From 31 August – 1 September 2019, Jenny Tough (who is well known for her ability to cover large distances on both foot and bike) is putting on an ultra-distance running event like no other. Set in the Scottish Highlands, there’s no set course, no feed stations, no base camp, no massage tent — and no mercy.
To win, since it’s like a rogaine, there are various ways to ‘make it’ depending on what you set yourself as a target once you have seen the maps. You can aim to get all the lower point checkpoints in easier locations, or go big and aim for the harder to reach ones which have a greater value. Making it as much about being tactically savvy and hot on navigation as it is about speed. Sound interesting? Then read on as Jenny explains exactly how the event works and just how hard — yet fun — it will be!
What is Type 2 fun?
“Type 2 fun is an experience that’s anything but enjoyable whilst you’re actively doing it. It’s the type of activity you curse while you endure it, probably saying you’ll never do it again, yet weirdly can’t wait to repeat it the moment you’ve finished. It’s a sense of truly earned enjoyment: An activity that has you celebrating it only after you suffer — the best type of fun there is. Combine this version of fun with a fun run of sorts, and we think you’d agree — you’re on to a great idea. Well, that’s what we thought at least. So here we are!'”

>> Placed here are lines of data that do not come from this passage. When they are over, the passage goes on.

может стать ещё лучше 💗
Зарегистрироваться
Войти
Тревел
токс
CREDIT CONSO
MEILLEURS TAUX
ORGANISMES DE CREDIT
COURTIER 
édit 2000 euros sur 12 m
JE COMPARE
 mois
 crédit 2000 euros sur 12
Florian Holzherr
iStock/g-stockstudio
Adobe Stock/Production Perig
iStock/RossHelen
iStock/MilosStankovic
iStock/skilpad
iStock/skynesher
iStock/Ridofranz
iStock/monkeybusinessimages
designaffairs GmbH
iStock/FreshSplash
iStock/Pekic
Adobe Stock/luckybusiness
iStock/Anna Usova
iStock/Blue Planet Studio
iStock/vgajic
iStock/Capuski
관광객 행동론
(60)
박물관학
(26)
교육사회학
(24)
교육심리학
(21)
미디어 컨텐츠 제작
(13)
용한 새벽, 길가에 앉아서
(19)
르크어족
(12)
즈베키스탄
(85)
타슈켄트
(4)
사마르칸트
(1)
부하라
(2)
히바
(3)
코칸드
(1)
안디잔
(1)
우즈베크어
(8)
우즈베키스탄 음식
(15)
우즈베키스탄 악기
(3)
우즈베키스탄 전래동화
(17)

There is no race route – how does that work?
“There is a start/finish base that racers need to return to within the 30-hour time limit, but where they go in that time is pretty much up to them! The race is won by collecting the highest number of points, not by distance or speed. There will be checkpoints scattered all around the area, the value of each of them relating to their difficulty. Racers will try to get as many points as they can, strategically planning their own routes based on their own abilities. There are, however, a few mandatory checkpoints that will ensure a minimum distance that has to be run and take racers to some of the best Highlights in the region.

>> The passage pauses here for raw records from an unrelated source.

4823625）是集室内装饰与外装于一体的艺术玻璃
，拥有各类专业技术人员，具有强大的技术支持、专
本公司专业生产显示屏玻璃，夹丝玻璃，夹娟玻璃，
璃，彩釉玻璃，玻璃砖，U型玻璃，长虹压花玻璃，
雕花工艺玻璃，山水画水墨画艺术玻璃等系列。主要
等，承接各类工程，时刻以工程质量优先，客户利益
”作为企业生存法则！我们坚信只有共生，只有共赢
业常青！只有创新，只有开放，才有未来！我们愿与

The old-school style of mountain marathons forbids using technology to navigate, but I designed this race to encourage more people into this style of exploring the outdoors. That’s why we’re letting all racers choose to navigate with whichever tool/system they prefer. Paper maps and compasses are important, but we feel that a lot of people coming into the sport will be more comfortable with digital technology, such as smartphones or wearables. I know from experience, for example, that using komoot in tandem with old-school nav tools can be really efficient, but runners are free to decide if they would rather go without technology.”
How hard is it?
“We’ve already had the reaction that this sounds like “the UK Barkley”, which I was kind of pleased with. But the truth is that it’s as hard as you make it. Runners get to pick their own routes, so the race will challenge everyone to varying degrees whether they’re beginners or experts. The beginners can stick to the mandatory checkpoints and work out their own navigation systems, which I hope will help them learn new skills and build the confidence to expand next year. To win the race, though, the experts will have to run some serious distances over difficult terrain. They will have to hit as many of the most challenging checkpoints as possible, meaning they’ll need to be accomplished strategic navigators as well as mountain runners to come back within 30 hours with the most points. All abilities are more than welcome.”

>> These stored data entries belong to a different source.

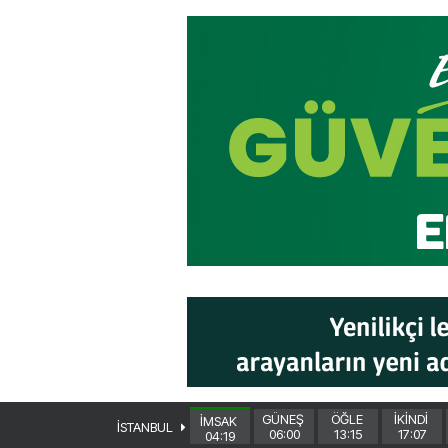
GÜNEŞ
ÖĞLE
İKİNDİ
İMSAK
İSTANBUL
06:00
13:15
17:07
04:19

30 hours – how do people sleep and eat?
“There are no aid stations, so each racer needs to make their own decisions about this. There are a few bothies and plenty of wild camping opportunities on the course (wild camping is legal in Scotland), so there are unlimited opportunities for the self-sufficient. There are also towns in the area, so racers can decide whether they carry enough supplies for 30 hours, or stock up mid-race. It’ll be interesting to see which strategies work best. Personally, I would opt to sleep for a short amount of time and know that I’ll run and navigate much better, but some might decide to get the most out of the total 30 hours on the clock by never stopping.”
Why should runners sign up to this race?
“There truly isn’t another ultra like this. There are loads of ultras in the UK racing calendar this year, but this one is really doing things differently. The focus on this race is really about community, with everyone starting and finishing at the same time means that runners of all different abilities will be brought together for an awesome weekend in the outdoors.”